#### TRY IT
Work out how many lines of the records hold the string "пульте", and reply with that number alone.

#### RECORDS

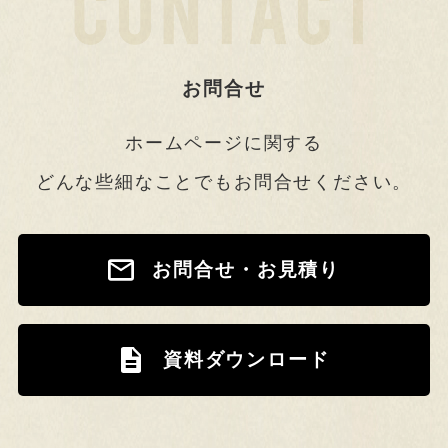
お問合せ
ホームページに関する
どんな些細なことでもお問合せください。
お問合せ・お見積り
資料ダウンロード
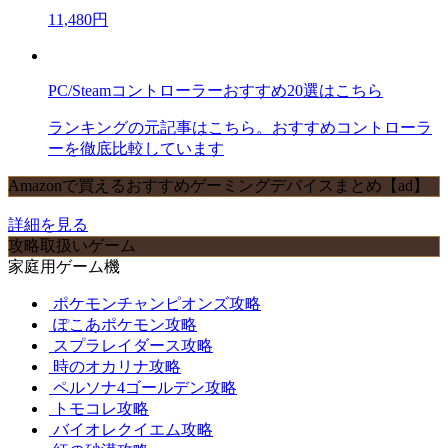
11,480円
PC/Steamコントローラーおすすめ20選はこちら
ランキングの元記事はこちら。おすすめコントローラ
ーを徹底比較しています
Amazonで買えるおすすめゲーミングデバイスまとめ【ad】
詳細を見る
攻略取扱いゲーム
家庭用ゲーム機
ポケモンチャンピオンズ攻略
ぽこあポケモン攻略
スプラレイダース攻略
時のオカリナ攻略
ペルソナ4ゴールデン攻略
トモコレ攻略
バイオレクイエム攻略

* * *

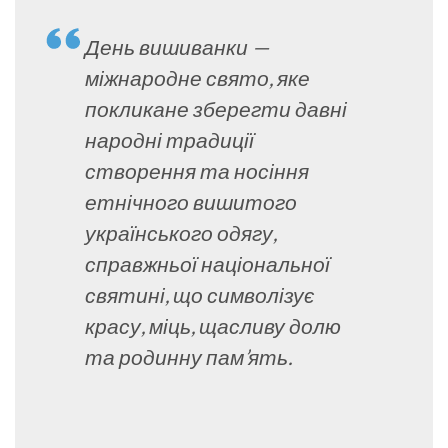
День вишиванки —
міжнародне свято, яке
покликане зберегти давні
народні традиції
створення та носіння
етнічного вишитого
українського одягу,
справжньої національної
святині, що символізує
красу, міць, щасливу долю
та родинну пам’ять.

---

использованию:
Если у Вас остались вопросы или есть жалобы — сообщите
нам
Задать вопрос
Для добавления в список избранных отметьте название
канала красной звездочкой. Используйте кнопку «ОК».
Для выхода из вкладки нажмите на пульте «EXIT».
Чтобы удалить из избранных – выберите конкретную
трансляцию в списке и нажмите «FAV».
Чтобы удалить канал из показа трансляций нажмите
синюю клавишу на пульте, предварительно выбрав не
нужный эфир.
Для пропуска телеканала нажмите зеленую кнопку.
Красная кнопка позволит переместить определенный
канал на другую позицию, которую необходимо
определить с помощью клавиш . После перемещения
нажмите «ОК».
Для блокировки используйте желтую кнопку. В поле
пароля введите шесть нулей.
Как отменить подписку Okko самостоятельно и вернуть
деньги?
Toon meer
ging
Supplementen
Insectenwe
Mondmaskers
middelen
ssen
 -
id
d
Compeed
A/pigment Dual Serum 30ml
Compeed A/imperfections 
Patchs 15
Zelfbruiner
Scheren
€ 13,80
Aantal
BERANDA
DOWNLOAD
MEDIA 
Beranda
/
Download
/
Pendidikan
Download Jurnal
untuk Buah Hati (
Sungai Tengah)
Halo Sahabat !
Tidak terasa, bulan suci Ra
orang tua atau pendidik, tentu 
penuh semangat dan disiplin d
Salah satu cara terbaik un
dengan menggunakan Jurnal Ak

#### ANSWER TO THE PROBLEM
2